The predictor importance can be found using the varImp function:
rf_imp <- varImp(rf_model)
rf_imp
## Overall
## BiologicalMaterial03 13.32003757
## BiologicalMaterial05 4.99087118
## BiologicalMaterial07 0.00000000
## BiologicalMaterial09 7.18392726
## BiologicalMaterial10 0.83173075
## BiologicalMaterial11 10.03737068
## ManufacturingProcess01 4.29511831
## ManufacturingProcess02 5.42691254
## ManufacturingProcess03 0.71751741
## ManufacturingProcess04 2.74021695
## ManufacturingProcess05 0.07638607
## ManufacturingProcess06 6.03235126
## ManufacturingProcess07 0.98781428
## ManufacturingProcess08 -0.53741719
## ManufacturingProcess09 11.65000301
## ManufacturingProcess10 2.79321544
## ManufacturingProcess11 7.40268624
## ManufacturingProcess12 1.85381976
## ManufacturingProcess13 10.37593848
## ManufacturingProcess16 1.73644414
## ManufacturingProcess17 9.08009916
## ManufacturingProcess19 1.43832058
## ManufacturingProcess20 5.17072854
## ManufacturingProcess21 1.05840688
## ManufacturingProcess22 3.42967163
## ManufacturingProcess23 2.76171735
## ManufacturingProcess24 3.89228496
## ManufacturingProcess26 4.35926201
## ManufacturingProcess28 7.29283763
## ManufacturingProcess30 4.55310702
## ManufacturingProcess32 22.95513243
## ManufacturingProcess34 2.38355098
## ManufacturingProcess35 -0.86557592
## ManufacturingProcess36 6.98750655
## ManufacturingProcess37 2.46940060
## ManufacturingProcess38 0.74832282
## ManufacturingProcess39 5.07388574
## ManufacturingProcess41 -0.01032035
## ManufacturingProcess43 5.16455119
## ManufacturingProcess44 2.99567777
ManufacturingProcess 32 is the most important variable.
varImpPlot(rf_model)
From the above variable importance plot, we can include that of the top 10 most important variables, 7 are manufacturing.As was the case for our linear and nonlinear regression models, the process variables dominate the list.

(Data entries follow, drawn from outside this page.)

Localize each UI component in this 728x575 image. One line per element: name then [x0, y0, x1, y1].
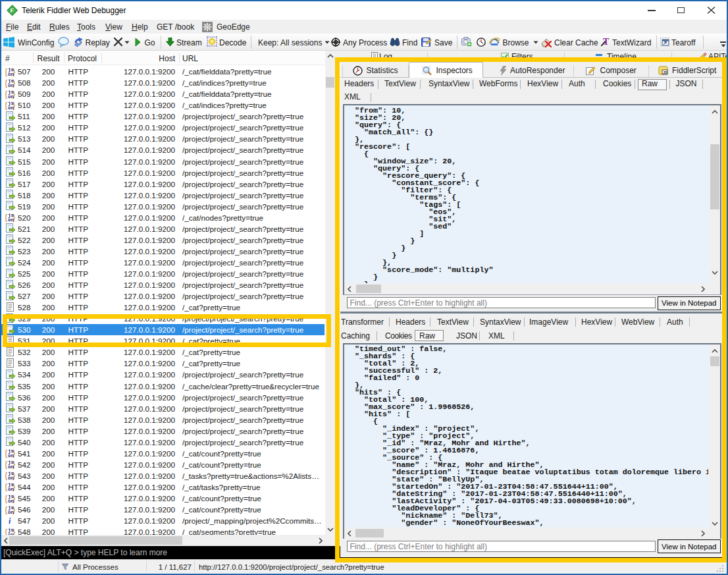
svg-text:on: on: [8, 217, 14, 222]
svg-text:on: on: [8, 105, 14, 110]
svg-text:on: on: [8, 487, 14, 491]
svg-text:on: on: [8, 464, 14, 469]
svg-text:T: T: [603, 37, 610, 47]
svg-text:F: F: [11, 7, 14, 14]
svg-text:on: on: [8, 94, 14, 99]
svg-text:on: on: [8, 476, 14, 480]
svg-text:i: i: [9, 516, 11, 526]
svg-text:on: on: [8, 499, 14, 503]
svg-text:on: on: [8, 453, 14, 458]
svg-text:on: on: [8, 72, 14, 76]
svg-text:on: on: [8, 83, 14, 88]
svg-text:on: on: [8, 510, 14, 514]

(c) Plot the optimal single tree with the distribution of yield in the terminal nodes. Does this view of the data provide additional knowledge about the biological or process predictors and their relationship with yield?
#Train single tree model
rpart_tree <- rpart(Yield ~., data = train)
#Produce tree plot
rpart_tree2 <- as.party(rpart_tree)
plot(rpart_tree2)
The tree above provides more information about the biological or process predictors and their relationship with yield. We can see which variables rank highest up in the tree (higher up –> greater importance) as well as the values at which sub-branches from variables are created. We can also determine at what level specifically we should tune a process variable to to increase yield. Overall, I believe the past 3 assignments have re-iterated that focusing on the higher order manufacturing processes (32, 9, 11, 17 from the above chart) would lead to the greatest net positive Yield.